Another technology known as Raman spectroscopy illuminates the substance with an extremely bright invisible laser light, exciting some of the molecules and causing characteristic wavelength-shift in laser light scattered from the molecules. The scattered light is specific to each molecular type, and thus serves as a unique fingerprint of the mixture and blend of material being tested. One manufacturer, Ahura Corp., manufactures Raman-based equipment that is portable, can identify liquids and solids in their containers and is increasingly being used in the field by first responders.

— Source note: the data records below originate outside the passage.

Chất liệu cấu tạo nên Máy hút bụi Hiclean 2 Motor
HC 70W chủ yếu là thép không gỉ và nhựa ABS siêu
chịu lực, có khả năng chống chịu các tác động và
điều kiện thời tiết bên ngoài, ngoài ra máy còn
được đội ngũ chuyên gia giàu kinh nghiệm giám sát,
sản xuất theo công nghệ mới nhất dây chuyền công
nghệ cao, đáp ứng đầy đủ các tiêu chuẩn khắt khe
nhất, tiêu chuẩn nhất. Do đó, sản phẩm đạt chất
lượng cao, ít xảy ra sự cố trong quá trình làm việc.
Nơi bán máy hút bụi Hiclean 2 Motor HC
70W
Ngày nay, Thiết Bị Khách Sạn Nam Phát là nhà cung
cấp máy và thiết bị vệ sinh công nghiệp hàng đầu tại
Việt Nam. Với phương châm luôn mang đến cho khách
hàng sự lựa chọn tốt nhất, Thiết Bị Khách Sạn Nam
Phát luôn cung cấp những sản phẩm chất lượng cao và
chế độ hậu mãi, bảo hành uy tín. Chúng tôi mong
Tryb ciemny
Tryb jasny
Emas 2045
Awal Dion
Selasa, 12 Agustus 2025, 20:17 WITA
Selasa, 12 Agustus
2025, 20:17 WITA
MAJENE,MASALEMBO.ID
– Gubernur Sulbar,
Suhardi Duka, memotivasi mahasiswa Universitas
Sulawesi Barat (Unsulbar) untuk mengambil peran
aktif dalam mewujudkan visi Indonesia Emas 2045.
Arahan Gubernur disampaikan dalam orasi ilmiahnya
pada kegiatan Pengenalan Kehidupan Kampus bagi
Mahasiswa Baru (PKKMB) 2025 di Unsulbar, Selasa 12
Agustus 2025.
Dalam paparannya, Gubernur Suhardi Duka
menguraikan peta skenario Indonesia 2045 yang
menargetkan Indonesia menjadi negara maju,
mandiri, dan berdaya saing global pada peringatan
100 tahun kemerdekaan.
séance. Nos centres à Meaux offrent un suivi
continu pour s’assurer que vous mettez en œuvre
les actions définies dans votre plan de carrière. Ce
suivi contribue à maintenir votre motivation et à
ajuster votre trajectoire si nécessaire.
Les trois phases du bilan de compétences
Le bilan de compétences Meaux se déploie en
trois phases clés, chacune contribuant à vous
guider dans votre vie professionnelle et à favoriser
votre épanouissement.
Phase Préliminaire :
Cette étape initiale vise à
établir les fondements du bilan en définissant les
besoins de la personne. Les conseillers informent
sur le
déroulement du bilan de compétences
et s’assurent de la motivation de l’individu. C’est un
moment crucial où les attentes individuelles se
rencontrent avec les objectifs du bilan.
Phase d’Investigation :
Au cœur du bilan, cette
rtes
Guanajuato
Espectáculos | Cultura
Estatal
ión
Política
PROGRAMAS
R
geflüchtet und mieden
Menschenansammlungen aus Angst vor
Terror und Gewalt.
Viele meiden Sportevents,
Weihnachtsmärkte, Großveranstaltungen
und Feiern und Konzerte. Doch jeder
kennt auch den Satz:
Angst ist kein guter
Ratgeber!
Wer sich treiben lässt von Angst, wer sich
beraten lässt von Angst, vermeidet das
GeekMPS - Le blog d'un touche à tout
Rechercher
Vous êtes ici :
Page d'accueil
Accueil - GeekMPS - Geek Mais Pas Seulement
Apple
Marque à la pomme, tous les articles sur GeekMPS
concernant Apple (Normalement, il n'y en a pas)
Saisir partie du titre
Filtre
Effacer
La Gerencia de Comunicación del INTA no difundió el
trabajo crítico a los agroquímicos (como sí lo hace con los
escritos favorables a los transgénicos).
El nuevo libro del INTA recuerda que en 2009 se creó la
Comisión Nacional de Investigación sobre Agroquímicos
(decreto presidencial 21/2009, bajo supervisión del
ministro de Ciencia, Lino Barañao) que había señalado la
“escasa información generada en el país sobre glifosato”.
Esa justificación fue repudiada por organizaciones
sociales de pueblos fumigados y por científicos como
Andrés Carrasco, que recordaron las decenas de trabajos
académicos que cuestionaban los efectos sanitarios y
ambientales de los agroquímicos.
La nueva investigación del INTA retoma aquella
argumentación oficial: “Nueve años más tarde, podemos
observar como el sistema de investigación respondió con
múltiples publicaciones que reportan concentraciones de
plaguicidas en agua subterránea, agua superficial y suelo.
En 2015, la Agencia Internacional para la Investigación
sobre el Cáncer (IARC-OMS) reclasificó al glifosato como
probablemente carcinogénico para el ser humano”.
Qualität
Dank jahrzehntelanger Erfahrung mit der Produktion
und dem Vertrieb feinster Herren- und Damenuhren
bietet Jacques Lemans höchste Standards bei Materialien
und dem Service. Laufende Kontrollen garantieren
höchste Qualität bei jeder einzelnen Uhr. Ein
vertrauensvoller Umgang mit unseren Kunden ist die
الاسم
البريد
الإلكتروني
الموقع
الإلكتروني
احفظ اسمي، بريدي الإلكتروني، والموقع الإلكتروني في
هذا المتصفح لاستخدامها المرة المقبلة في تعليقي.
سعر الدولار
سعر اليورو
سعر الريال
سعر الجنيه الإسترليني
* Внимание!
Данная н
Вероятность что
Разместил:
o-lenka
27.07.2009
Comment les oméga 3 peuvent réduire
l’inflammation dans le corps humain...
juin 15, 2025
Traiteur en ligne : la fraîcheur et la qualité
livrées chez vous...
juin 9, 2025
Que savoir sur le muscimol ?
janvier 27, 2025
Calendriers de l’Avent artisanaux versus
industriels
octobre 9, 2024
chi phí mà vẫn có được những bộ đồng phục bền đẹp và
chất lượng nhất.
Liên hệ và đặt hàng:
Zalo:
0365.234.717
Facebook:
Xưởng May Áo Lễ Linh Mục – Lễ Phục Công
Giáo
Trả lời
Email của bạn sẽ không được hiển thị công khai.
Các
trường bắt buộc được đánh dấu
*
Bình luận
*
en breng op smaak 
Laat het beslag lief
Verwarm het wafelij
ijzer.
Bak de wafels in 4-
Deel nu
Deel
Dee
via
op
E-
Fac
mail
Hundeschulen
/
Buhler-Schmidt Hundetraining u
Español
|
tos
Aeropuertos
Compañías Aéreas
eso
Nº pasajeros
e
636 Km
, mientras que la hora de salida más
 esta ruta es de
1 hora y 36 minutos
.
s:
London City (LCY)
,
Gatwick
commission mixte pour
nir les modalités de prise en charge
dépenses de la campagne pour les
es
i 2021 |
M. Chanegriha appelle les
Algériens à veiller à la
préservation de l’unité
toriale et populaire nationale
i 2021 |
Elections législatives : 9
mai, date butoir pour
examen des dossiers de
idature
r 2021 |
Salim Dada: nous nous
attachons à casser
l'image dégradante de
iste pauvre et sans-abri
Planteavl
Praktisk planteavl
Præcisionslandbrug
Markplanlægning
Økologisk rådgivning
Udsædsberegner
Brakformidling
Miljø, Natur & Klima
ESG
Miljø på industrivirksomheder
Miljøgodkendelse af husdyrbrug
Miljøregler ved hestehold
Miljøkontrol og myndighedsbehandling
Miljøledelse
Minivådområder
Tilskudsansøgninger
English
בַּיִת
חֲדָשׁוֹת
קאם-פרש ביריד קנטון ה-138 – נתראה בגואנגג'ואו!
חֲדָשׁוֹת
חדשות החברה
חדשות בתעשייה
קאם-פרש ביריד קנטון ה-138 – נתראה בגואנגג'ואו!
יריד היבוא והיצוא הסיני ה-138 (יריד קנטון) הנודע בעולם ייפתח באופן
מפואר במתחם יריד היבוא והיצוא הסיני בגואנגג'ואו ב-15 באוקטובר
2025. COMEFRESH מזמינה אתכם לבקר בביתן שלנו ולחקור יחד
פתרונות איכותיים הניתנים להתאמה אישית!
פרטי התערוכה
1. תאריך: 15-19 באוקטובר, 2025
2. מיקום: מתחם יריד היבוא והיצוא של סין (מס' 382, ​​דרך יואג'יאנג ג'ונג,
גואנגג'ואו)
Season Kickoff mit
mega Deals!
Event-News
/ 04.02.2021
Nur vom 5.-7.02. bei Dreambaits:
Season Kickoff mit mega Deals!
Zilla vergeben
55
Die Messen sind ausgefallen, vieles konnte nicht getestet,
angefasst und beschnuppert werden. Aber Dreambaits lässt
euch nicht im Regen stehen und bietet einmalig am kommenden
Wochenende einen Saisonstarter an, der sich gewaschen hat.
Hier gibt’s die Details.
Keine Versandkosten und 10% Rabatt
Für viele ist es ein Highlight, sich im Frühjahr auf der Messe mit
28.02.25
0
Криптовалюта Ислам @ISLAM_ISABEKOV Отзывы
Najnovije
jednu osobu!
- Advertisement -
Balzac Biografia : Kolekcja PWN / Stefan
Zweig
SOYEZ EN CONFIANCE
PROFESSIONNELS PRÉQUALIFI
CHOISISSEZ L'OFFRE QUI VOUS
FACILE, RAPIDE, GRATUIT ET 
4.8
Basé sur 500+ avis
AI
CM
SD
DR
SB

Be vigilant, be suspicious
When asked what security officials need to know about chemical explosives, Keenan was thoughtful. "I have to say that it is important for security officials to rely less on technology, and more on hunches and instinct." He cautions against believing everything that is published, and especially against believing what is on the Internet. He points to the potential scenario that has been widely published of terrorists mixing explosives in the bathrooms of aircraft. "There is a lot of false information out there. Get your information from experts in the explosives field."

And for security officials, emergency responders, and citizens alike, he has this message: "I think the message is ‘be ever vigilant. And if you’re not the person sitting next to the window, be suspicious of the person who is."

Dan Keenan has been a firefighter and HazMat responder for the City of Oakland (CA) Fire Services Agency since 1991.He is certified by CSTI (California Specialized Training Institute) as a Hazardous Materials Instructor. Dan felt a need to promote hazardous materials training with the use of live chemical demonstrations, and this interest fueled the development of "Fun with Chemistry," which he presents to emergency responders. Dan’s chemical demonstrations has been featured in Emergency Film Group's Hazmat Operations," "Introduction to Hazardous Chemicals," and "Fun With Chemistry." Dan received the California State Fire Marshal's "Instructor of the Year" Award in 1999.